AWS ELB Apache2 503 Service Unavailable: Back-end server is at capacity

Solution 1:

You will get a "Back-end server is at capacity" when the ELB load balancer performs its health checks and receives a "page not found" (or other simple error) due to a mis-configuration (typically with the NameVirtual host).

Try grepping the log files folder using the "ELB-HealthChecker" user agent. e.g.

grep ELB-HealthChecker  /var/log/httpd/*

This will typically give you a 4x or 5x error which is easily fixed. e.g. Flooding, MaxClients etc is giving the problem way too much credit.

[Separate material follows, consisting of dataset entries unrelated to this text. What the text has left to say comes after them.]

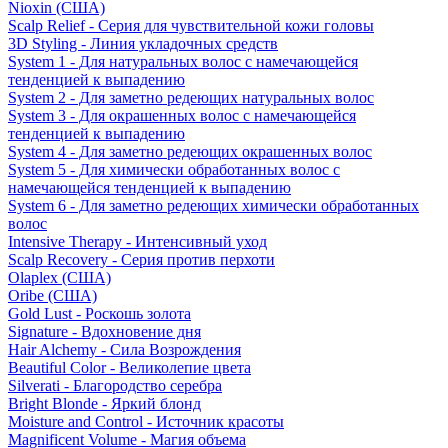
Nioxin (США)
Scalp Relief - Серия для чувствительной кожи головы
3D Styling - Линия укладочных средств
System 1 - Для натуральных волос с намечающейся
тенденцией к выпадению
System 2 - Для заметно редеющих натуральных волос
System 3 - Для окрашенных волос с намечающейся
тенденцией к выпадению
System 4 - Для заметно редеющих окрашенных волос
System 5 - Для химически обработанных волос с
намечающейся тенденцией к выпадению
System 6 - Для заметно редеющих химически обработанных
волос
Intensive Therapy - Интенсивный уход
Scalp Recovery - Серия против перхоти
Olaplex (США)
Oribe (США)
Gold Lust - Роскошь золота
Signature - Вдохновение дня
Hair Alchemy - Сила Возрождения
Beautiful Color - Великолепие цвета
Silverati - Благородство серебра
Bright Blonde - Яркий блонд
Moisture and Control - Источник красоты
Magnificent Volume - Магия объема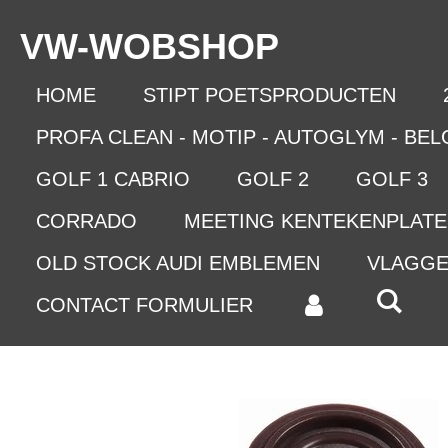
Ga
VW-WO
BSHOP
direct
naar
de
HOME
STIPT POETSPRODUCTEN
hoofdinhoud
PROFA CLEAN - MOTIP - AUTOGLYM - BE
GOLF 1 CABRIO
GOLF 2
GOLF 3
CORRADO
MEETING KENTEKENPLAT
OLD STOCK AUDI EMBLEMEN
VLAGG
CONTACT FORMULIER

FYI Amazon: Why not show the returned response from request? Even a status code would help.

Solution 2:

I just ran into this issue myself. The Amazon ELB will return this error if there are no healthy instances. Our sites were misconfigured, so the ELB healthcheck was failing, which caused the ELB to take the two servers out of rotation. With zero healthy sites, the ELB returned 503 Service Unavailable: Back-end server is at capacity.


Solution 3:

[EDIT after understanding the question better] Not having any experience of the ELB, I still think this sounds suspiciously like the 503 error which may be thrown when Apache fronts a Tomcat and floods the connection.

The effect is that if Apache delivers more connection requests than can be processed by the backend, the backend input queues fill up until no more connections can be accepted. When that happens, the corresponding output queues of Apache start filling up. When the queues are full Apache throws a 503. It would follow that the same could happen when Apache is the backend, and the frontend delivers at such a rate as to make the queues fill up.

The (hypothetical) solution is to size the input connectors of the backend and output connectors of the frontend. This turns into a balancing act between the anticipated flooding level and the available RAM of the computers involved.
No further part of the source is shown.